Job Description
About the Team
Join ByteDance's KV caching and storage systems team, where we build and own mission-critical distributed KV caching and storage products powering ByteDance's global infrastructure. Our portfolio includes Redis-compatible services, next-generation shared-storage engines, and performance/cost optimization components, along with a full ecosystem of operational automation, observability, data movement, and recovery capabilities.

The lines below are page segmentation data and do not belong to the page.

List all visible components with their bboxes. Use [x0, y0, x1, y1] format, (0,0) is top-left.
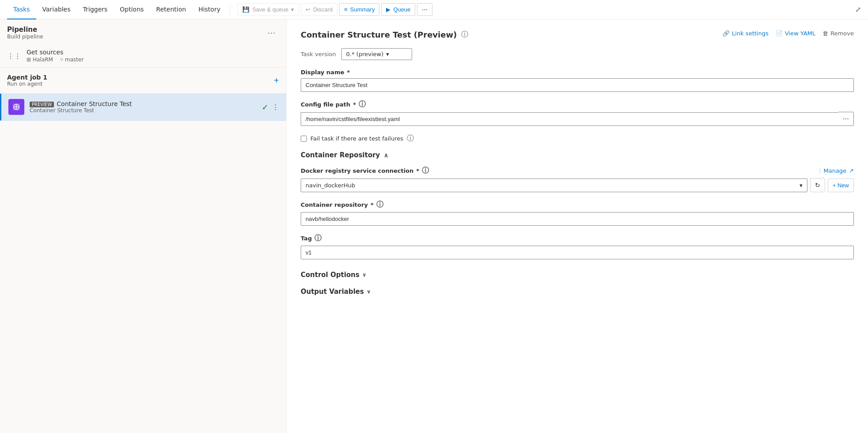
manage-link[interactable]: | Manage ↗: [819, 167, 854, 174]
branch-icon: ⑂: [60, 57, 63, 63]
more-icon: ⋯: [422, 6, 428, 13]
agent-job-title: Agent job 1: [7, 74, 47, 81]
tab-history[interactable]: History: [192, 0, 227, 19]
task-icon-wrapper: [8, 99, 24, 115]
task-check-icon: ✓: [262, 103, 268, 112]
tab-options[interactable]: Options: [114, 0, 150, 19]
task-actions: ✓ ⋮: [262, 103, 279, 112]
save-queue-button[interactable]: 💾 Save & queue ▾: [237, 3, 299, 16]
branch-info: ⑂ master: [60, 57, 84, 63]
agent-job-row: Agent job 1 Run on agent +: [0, 68, 286, 94]
tag-group: Tag ⓘ: [301, 234, 854, 259]
config-file-path-group: Config file path * ⓘ ⋯: [301, 100, 854, 126]
config-file-extra-button[interactable]: ⋯: [838, 112, 854, 126]
registry-select-row: navin_dockerHub ▾ ↻ + New: [301, 178, 854, 192]
task-menu-button[interactable]: ⋮: [272, 103, 279, 111]
discard-button[interactable]: ↩ Discard: [301, 3, 337, 16]
container-repo-group: Container repository * ⓘ: [301, 200, 854, 226]
pipeline-subtitle: Build pipeline: [7, 34, 43, 40]
task-version-label: Task version: [301, 51, 336, 57]
pipeline-more-button[interactable]: ⋯: [264, 26, 279, 39]
control-options-section: Control Options ∨: [301, 267, 854, 282]
remove-button[interactable]: 🗑 Remove: [822, 30, 854, 37]
summary-icon: ≡: [344, 6, 348, 13]
tab-variables[interactable]: Variables: [36, 0, 77, 19]
docker-registry-required: *: [416, 167, 419, 174]
refresh-icon: ↻: [815, 182, 820, 189]
config-file-input[interactable]: [301, 112, 838, 126]
docker-registry-info-icon[interactable]: ⓘ: [422, 166, 429, 175]
config-file-input-row: ⋯: [301, 112, 854, 126]
save-chevron-icon: ▾: [291, 6, 294, 13]
fail-task-label: Fail task if there are test failures: [310, 135, 403, 142]
version-select[interactable]: 0.* (preview) ▾: [341, 48, 412, 60]
task-item[interactable]: PREVIEWContainer Structure Test Containe…: [0, 94, 286, 121]
agent-job-left: Agent job 1 Run on agent: [7, 74, 47, 87]
detail-title: Container Structure Test (Preview): [301, 30, 457, 39]
left-panel: Pipeline Build pipeline ⋯ ⋮⋮ Get sources…: [0, 19, 287, 433]
pipeline-info: Pipeline Build pipeline: [7, 26, 43, 40]
registry-dropdown[interactable]: navin_dockerHub ▾: [301, 179, 807, 192]
tab-retention[interactable]: Retention: [150, 0, 192, 19]
reorder-icon: ⋮⋮: [7, 52, 21, 60]
task-subtitle: Container Structure Test: [30, 107, 256, 114]
output-variables-header[interactable]: Output Variables ∨: [301, 284, 854, 299]
docker-registry-group: Docker registry service connection * ⓘ |…: [301, 166, 854, 192]
config-file-label: Config file path * ⓘ: [301, 100, 854, 109]
config-file-required: *: [353, 101, 356, 108]
link-icon: 🔗: [723, 30, 730, 37]
queue-icon: ▶: [386, 6, 390, 13]
more-options-button[interactable]: ⋯: [417, 3, 432, 16]
container-repo-info-icon[interactable]: ⓘ: [376, 200, 383, 209]
repo-info: ⊞ HalaRM: [27, 57, 53, 63]
control-options-header[interactable]: Control Options ∨: [301, 267, 854, 282]
task-badge: PREVIEW: [30, 102, 54, 107]
config-info-icon[interactable]: ⓘ: [359, 100, 366, 109]
add-task-button[interactable]: +: [274, 76, 279, 86]
task-info: PREVIEWContainer Structure Test Containe…: [30, 100, 256, 114]
display-name-group: Display name *: [301, 69, 854, 92]
tab-triggers[interactable]: Triggers: [77, 0, 114, 19]
tag-info-icon[interactable]: ⓘ: [314, 234, 321, 243]
save-icon: 💾: [242, 6, 249, 13]
detail-actions: 🔗 Link settings 📄 View YAML 🗑 Remove: [723, 30, 854, 37]
title-info-icon[interactable]: ⓘ: [461, 30, 468, 39]
nav-actions: 💾 Save & queue ▾ ↩ Discard ≡ Summary ▶ Q…: [237, 3, 432, 16]
fail-task-info-icon[interactable]: ⓘ: [407, 134, 414, 143]
task-version-row: Task version 0.* (preview) ▾: [301, 48, 854, 60]
right-panel: Container Structure Test (Preview) ⓘ 🔗 L…: [287, 19, 868, 433]
control-options-chevron: ∨: [362, 272, 367, 278]
top-nav: Tasks Variables Triggers Options Retenti…: [0, 0, 868, 19]
container-repository-chevron: ∧: [383, 152, 388, 159]
manage-separator: |: [819, 167, 821, 174]
tab-tasks[interactable]: Tasks: [7, 0, 36, 19]
main-layout: Pipeline Build pipeline ⋯ ⋮⋮ Get sources…: [0, 19, 868, 433]
registry-chevron-icon: ▾: [799, 182, 803, 189]
tag-input[interactable]: [301, 246, 854, 259]
link-settings-button[interactable]: 🔗 Link settings: [723, 30, 769, 37]
task-name: PREVIEWContainer Structure Test: [30, 100, 256, 107]
detail-title-row: Container Structure Test (Preview) ⓘ: [301, 30, 468, 39]
agent-job-info: Agent job 1 Run on agent: [7, 74, 47, 87]
container-repository-header[interactable]: Container Repository ∧: [301, 151, 854, 159]
task-icon: [12, 103, 21, 111]
agent-job-subtitle: Run on agent: [7, 81, 47, 87]
registry-refresh-button[interactable]: ↻: [810, 178, 825, 192]
container-repo-input[interactable]: [301, 212, 854, 226]
view-yaml-button[interactable]: 📄 View YAML: [776, 30, 815, 37]
nav-divider: [230, 4, 230, 15]
version-chevron-icon: ▾: [386, 51, 389, 57]
display-name-label: Display name *: [301, 69, 854, 76]
registry-new-button[interactable]: + New: [828, 179, 854, 192]
fail-task-checkbox[interactable]: [301, 136, 307, 142]
docker-registry-label: Docker registry service connection * ⓘ: [301, 166, 429, 175]
expand-icon[interactable]: ⤢: [855, 5, 861, 14]
detail-header: Container Structure Test (Preview) ⓘ 🔗 L…: [301, 30, 854, 39]
remove-icon: 🗑: [822, 30, 828, 37]
container-repo-label: Container repository * ⓘ: [301, 200, 854, 209]
queue-button[interactable]: ▶ Queue: [381, 3, 415, 16]
display-name-input[interactable]: [301, 78, 854, 92]
summary-button[interactable]: ≡ Summary: [339, 3, 379, 16]
discard-icon: ↩: [306, 6, 310, 13]
manage-external-icon: ↗: [849, 167, 854, 174]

We serve ByteDance's core business scenarios at massive scale — recommendation, search, ads, e-commerce, messaging, live streaming, and collaboration suites — with strict requirements on availability, latency, throughput, global deployment, and cost efficiency.
Responsibilities
- Design and develop core KV caching and storage systems, including distributed caching systems and Redis-compatible KV storage systems, with a focus on low latency, high throughput, and high availability.
- Build planet-scale reliability, leading or contributing to HA architecture, failure isolation, multi-AZ/multi-region disaster recovery, and large-scale stability engineering for always-on business workloads.
- Drive compute/storage efficiency improvements (CPU, memory, IO, network), including cache hierarchy designs (memory/SSD), read/write amplification reductions, and capacity planning for billion-level request traffic.
- Build a production-grade ecosystem, including automated orchestration operations (provisioning, scaling, placement, scheduling) and monitoring systems (tracing, profiling, incident response runbooks).
- Implement and evolve capabilities such as Bulkload, backup & restore, point-in-time recovery, tiered storage, and integration with upstream/downstream data systems to enrich data ecosystems.
- Research new hardware and new technologies, evaluate and land improvements using ZNS SSD, io_uring, RDMA/CXL, and "AI+DB" directions in production.
The base salary range for this position in the selected city is $202160 - $368220 annually.